The following ingredients have 12 Servings
  • 1 cup chopped red onion
  • 4 cups low-sodium vegetable broth
  • 2 cups pearled farro
  • 1 teaspoon lemon zest
  • ¼ cup lemon juice
  • 4½ teaspoons pure maple syrup
  • 1 tablespoon chopped fresh oregano
  • 4 cups fresh baby spinach
  • 2 cups fresh blueberries
  • 1 fennel bulb, trimmed, halved, cored, and very thinly sliced
  • ½ cup sliced scallions (green onions)
  • Sea salt and freshly ground black pepper, to taste
  • ¼ cup sliced almonds, toasted

Instruction

  • In a large saucepan cook red onion over medium 2 to 3 minutes or until tender, stirring occasionally and adding water, 1 to 2 Tbsp. at a time, as needed to prevent sticking. Add broth and farro. Bring to boiling; reduce heat. Cover and simmer 10 to 15 minutes or until farro is soft but still chewy in the center. Reserve ⅔ cup of the cooking liquid.
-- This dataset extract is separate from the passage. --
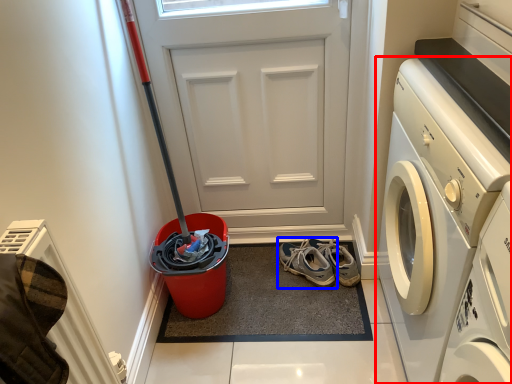 Question: Which point is further to the camera, washing machine (highlighted by a red box) or footwear (highlighted by a blue box)?

Choices:
 (A) washing machine
 (B) footwear

Answer: (B) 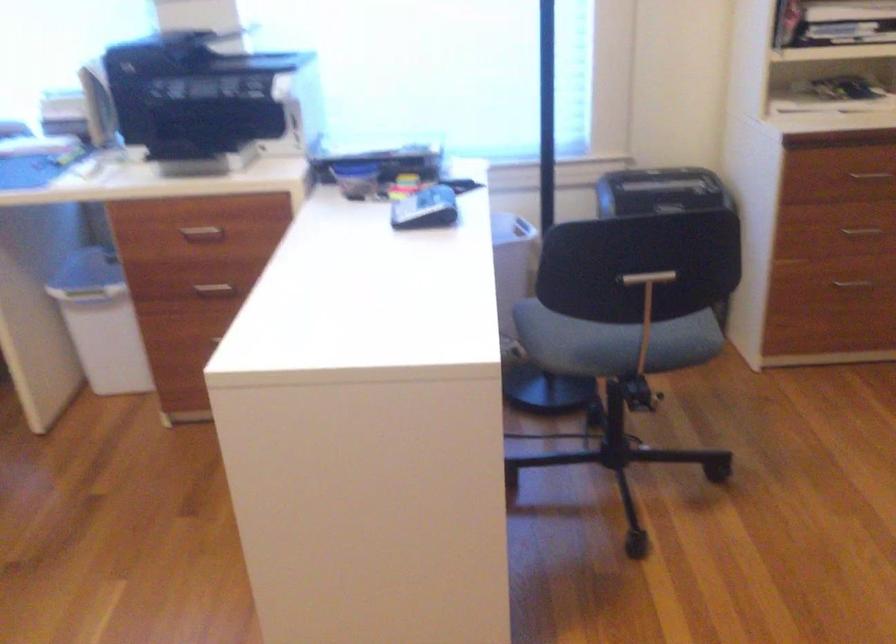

Drain the remaining liquid. Rinse farro with cold water; drain. Let cool.
  • Meanwhile, for dressing, in a small bowl combine the reserved cooking liquid and the next four ingredients (through oregano). Toss half the dressing with the farro.
  • In an extra-large bowl combine farro mixture, spinach, blueberries, fennel, and scallions. Pour remaining dressing over salad; toss to coat. Season with salt and pepper. Sprinkle with almonds.